Liam noted in the comments of the post “More on Scrolls” that while he reads a lot, he finds that easy, immediate access to information means that he remembers less of it. Google and Wikipedia are right there at our fingertips, after all? Why expend the brain energy necessary to remember stuff? He writes, “Choosing easy information access over knowledge means we don’t process and mull over ideas like we should. And it is those processes that lead to wisdom.”
This brings me to the following.
At the end of June/beginning of July, a friend came to visit us, and she brought with her the latest issue of the Atlantic, which declared on the front cover, in big, Googlish letters, “Is Google Making Us Stoopid?” You can read the article here.
One of the main thrusts of the article, as I recall, is the fact that not many people engage in deep reading any more. Even people who previously would have spent hours reading the same text find that they have trouble focussing their attention. We are used to reading online text, and online text tries to be brief. I amuse myself by trying not to write “long” posts — because those posts that are 3 pages in Word are just too much for the average reader to handle!

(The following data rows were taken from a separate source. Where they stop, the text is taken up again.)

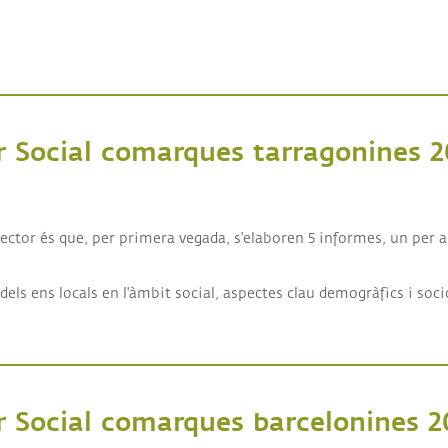
al a l'Àrea Metropolitana de Barcelona 2020
r Social comarques tarragonines 2
al comarques tarragonines 2019
Sector és que, per primera vegada, s'elaboren 5 informes, un per a 
els ens locals en l'àmbit social, aspectes clau demogràfics i soci
r Social comarques barcelonines 2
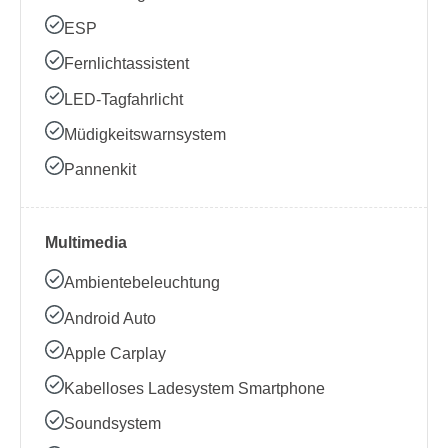
ESP
Fernlichtassistent
LED-Tagfahrlicht
Müdigkeitswarnsystem
Pannenkit
Multimedia
Ambientebeleuchtung
Android Auto
Apple Carplay
Kabelloses Ladesystem Smartphone
Soundsystem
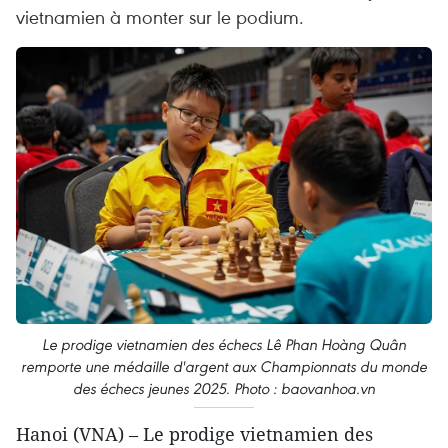
vietnamien à monter sur le podium.
Le prodige vietnamien des échecs Lê Phan Hoàng Quân
remporte une médaille d'argent aux Championnats du monde
des échecs jeunes 2025. Photo : baovanhoa.vn
Hanoi (VNA) – Le prodige vietnamien des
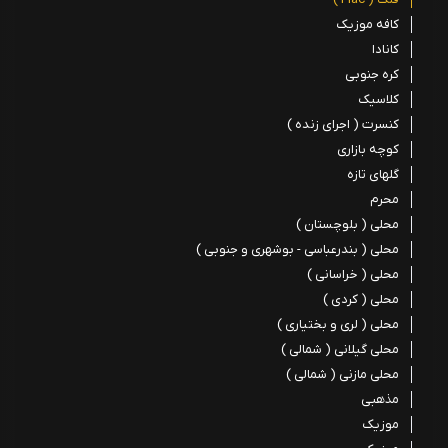
کافه موزیک
کانادا
کره جنوبی
کلاسیک
کنسرت ( اجرای زنده )
کوچه بازاری
گلهای تازه
محرم
محلی ( بلوچستان )
محلی ( بندرعباسی - بوشهری و جنوبی )
محلی ( خراسانی )
محلی ( کردی )
محلی ( لری و بختیاری )
محلی گیلانی ( شمالی )
محلی مازنی ( شمالی )
مذهبی
موزیک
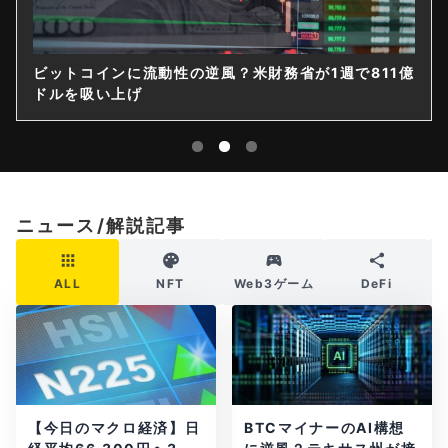
ビットコインに流動性の逆風？米財務省が1週で811億
ドルを吸い上げ
ニュース/解説記事
ALL
NFT
Web3ゲーム
DeFi
【今日のマクロ経済】日
BTCマイナーのAI構想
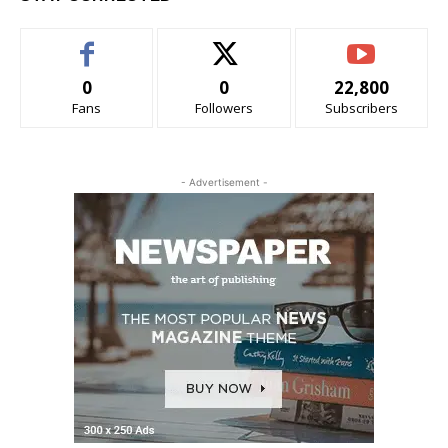
0
0
22,800
Fans
Followers
Subscribers
- Advertisement -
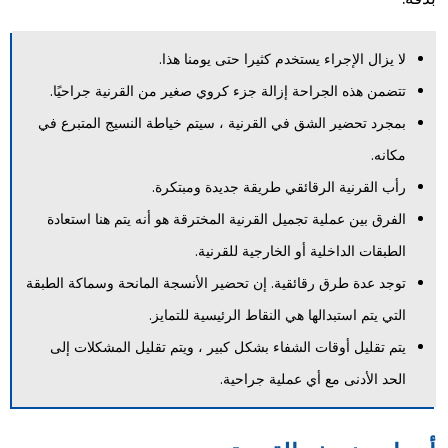
لا يزال الإجراء يستخدم كثيرا حتى يومنا هذا.
تتضمن هذه الجراحة إزالة جزء كروي صغير من القرنية جراحيًا.
بمجرد تحضير الشق في القرنية ، سيتم خياطة النسيج المتبرع في
مكانه.
رأب القرنية الرقائقي طريقة جديدة ومبتكرة.
الفرق بين عملية تجميل القرنية المخترقة هو أنه يتم هنا استعادة
الطبقات الداخلية أو الخارجية للقرنية.
توجد عدة طرق رقائقية. إن تحضير الأنسجة المانحة وسماكة الطبقة
التي يتم استبدالها هي النقاط الرئيسية للتمايز.
يتم تقليل أوقات الشفاء بشكل كبير ، ويتم تقليل المشكلات إلى
الحد الأدنى مع أي عملية جراحية.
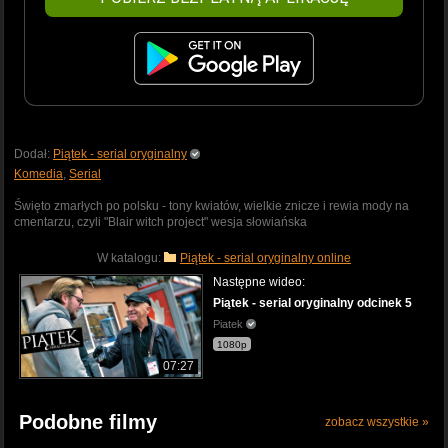
Dodał:
Piątek - serial oryginalny
Komedia
,
Serial
Święto zmarłych po polsku - tony kwiatów, wielkie znicze i rewia mody na
cmentarzu, czyli "Blair witch project" wesja słowiańska
W katalogu:
Piątek - serial oryginalny online
Następne wideo:
Piątek - serial oryginalny odcinek 5
Piatek
1080p
07:27
Podobne filmy
zobacz wszystkie »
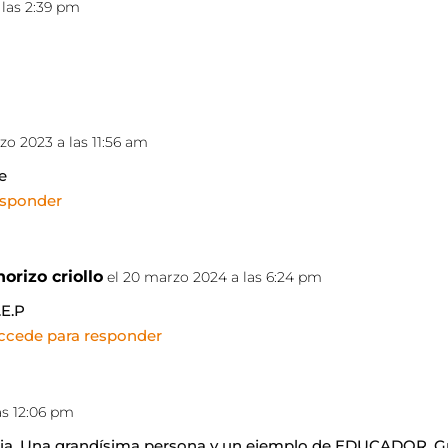
 las 2:39 pm
zo 2023 a las 11:56 am
e
esponder
horizo criollo
el 20 marzo 2024 a las 6:24 pm
.E.P
ccede para responder
as 12:06 pm
oria. Una grandísima persona y un ejemplo de EDUCADOR. Gr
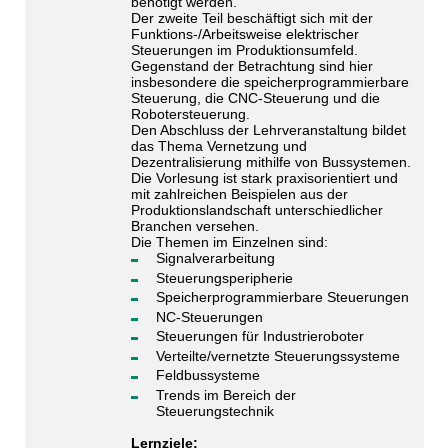
benötigt werden.
Der zweite Teil beschäftigt sich mit der
Funktions-/Arbeitsweise elektrischer
Steuerungen im Produktionsumfeld.
Gegenstand der Betrachtung sind hier
insbesondere die speicherprogrammierbare
Steuerung, die CNC-Steuerung und die
Robotersteuerung.
Den Abschluss der Lehrveranstaltung bildet
das Thema Vernetzung und
Dezentralisierung mithilfe von Bussystemen.
Die Vorlesung ist stark praxisorientiert und
mit zahlreichen Beispielen aus der
Produktionslandschaft unterschiedlicher
Branchen versehen.
Die Themen im Einzelnen sind:
Signalverarbeitung
Steuerungsperipherie
Speicherprogrammierbare Steuerungen
NC-Steuerungen
Steuerungen für Industrieroboter
Verteilte/vernetzte Steuerungssysteme
Feldbussysteme
Trends im Bereich der
Steuerungstechnik
Lernziele:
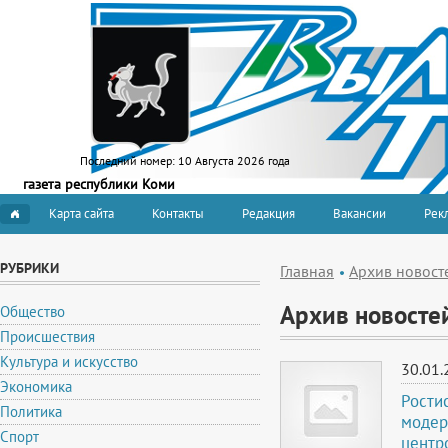
Последний номер:
10 Августа 2026 года
газета республики Коми
Карта сайта
Контакты
Редакция
Вакансии
Рекл
РУБРИКИ
Главная
Архив новост
Архив новосте
Общество
Происшествия
Культура и искусство
30.01.
Экономика
Рости
Политика
модер
Спорт
центр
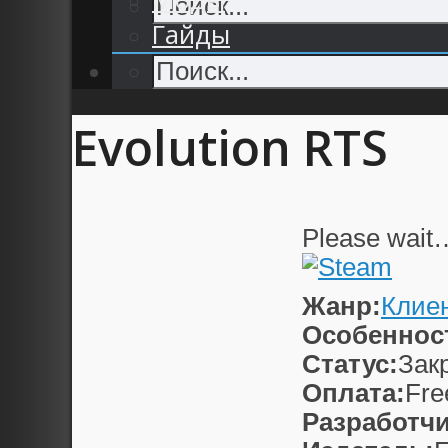
Гайды
Evolution RTS
Please wait
Жанр:
Клие
Особеннос
Статус:
Зак
Оплата:
Fre
Разработчи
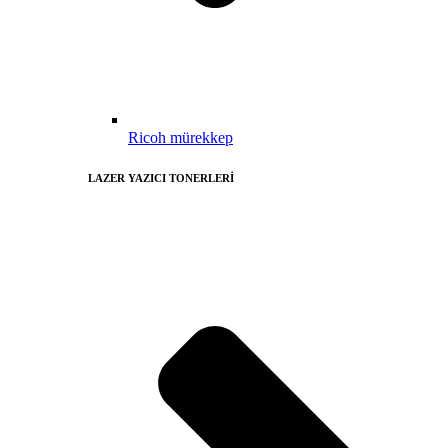
Ricoh mürekkep
LAZER YAZICI TONERLERİ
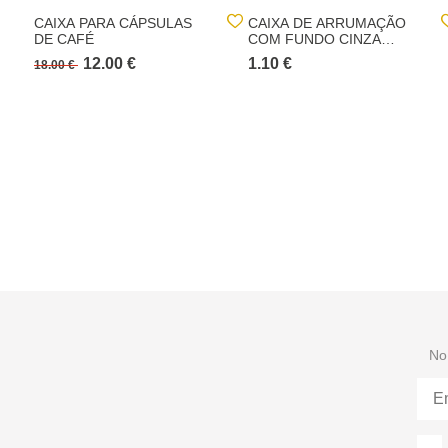
CAIXA PARA CÁPSULAS
CAIXA DE ARRUMAÇÃO
DE CAFÉ
COM FUNDO CINZA
9X9CM
12.00 €
1.10 €
18.00 €
No 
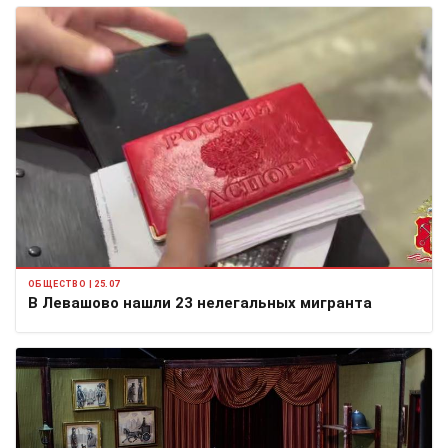
ОБЩЕСТВО | 25.07
В Левашово нашли 23 нелегальных мигранта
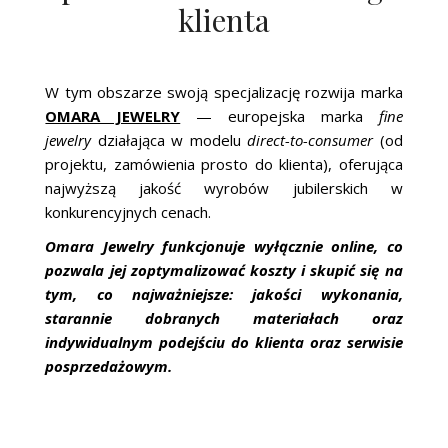
klienta
W tym obszarze swoją specjalizację rozwija marka
OMARA JEWELRY
— europejska marka
fine
jewelry
działająca w modelu
direct-to-consumer
(od
projektu, zamówienia prosto do klienta), oferująca
najwyższą jakość wyrobów jubilerskich w
konkurencyjnych cenach.
Omara Jewelry funkcjonuje wyłącznie online, co
pozwala jej zoptymalizować koszty i skupić się na
tym, co najważniejsze: jakości wykonania,
starannie dobranych materiałach oraz
indywidualnym podejściu do klienta oraz serwisie
posprzedażowym.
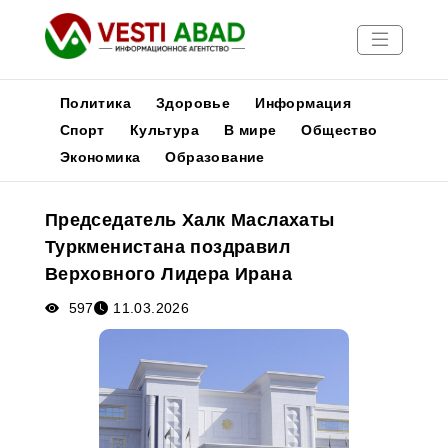
Политика
Здоровье
Информация
Спорт
Культура
В мире
Общество
Экономика
Образование
Новости
Публикации
Председатель Халк Маслахаты
Медиа
Туркменистана поздравил
Афиша
Верховного Лидера Ирана
597
11.03.2026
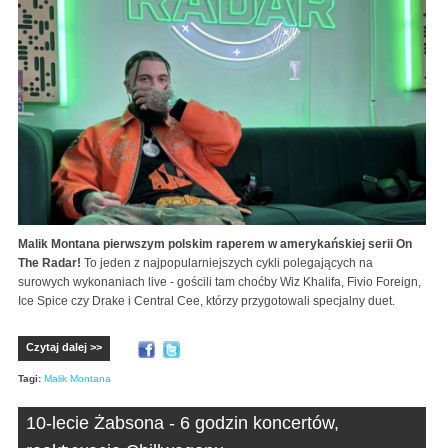
Malik Montana pierwszym polskim raperem w amerykańskiej serii On
The Radar!
To jeden z najpopularniejszych cykli polegających na
surowych wykonaniach live - gościli tam choćby Wiz Khalifa, Fivio Foreign,
Ice Spice czy Drake i Central Cee, którzy przygotowali specjalny duet.
Czytaj dalej >>
Tagi:
Malik Montana
10-lecie Żabsona - 6 godzin koncertów,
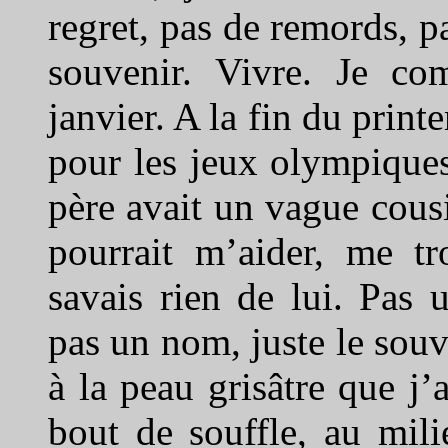
regret, pas de remords, 
souvenir. Vivre. Je co
janvier. A la fin du print
pour les jeux olympique
père avait un vague cousi
pourrait m’aider, me t
savais rien de lui. Pas 
pas un nom, juste le so
à la peau grisâtre que j’
bout de souffle, au mili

Further to the issue, the article points out that, even if we’re reading these relatively short bits of information, we hardly read any of them in their entirety anyway! Instead, we hyperlink hop from one site to another. Whatever links look interesting we click on and go wherever the trail follows, rather than carefully and thoughtfully reading whatever it is we started out with.
Here’s a thought from me: Turn off your computer as soon as you’re done this. Viable reasons not to do so: filling out online applications for jobs or universities, sending important e-mails, doing actual work for school or employer on computer.
Having turned off your computer, grab a book. Proceed to sit down and read it. If you don’t have any books that tickle your fancy, go to your local library and take one out. The fresh air involved will probably do you good, anyway.
I challenge you to read more than 2 chapters of a book today. Considering how pitiful an amount that is in the average book, I imagine you can do it.
I also challenge you to read an entire book thoughtfully, cover-to-cover every month.
And now, leave. Get off my blog and read something worth your while.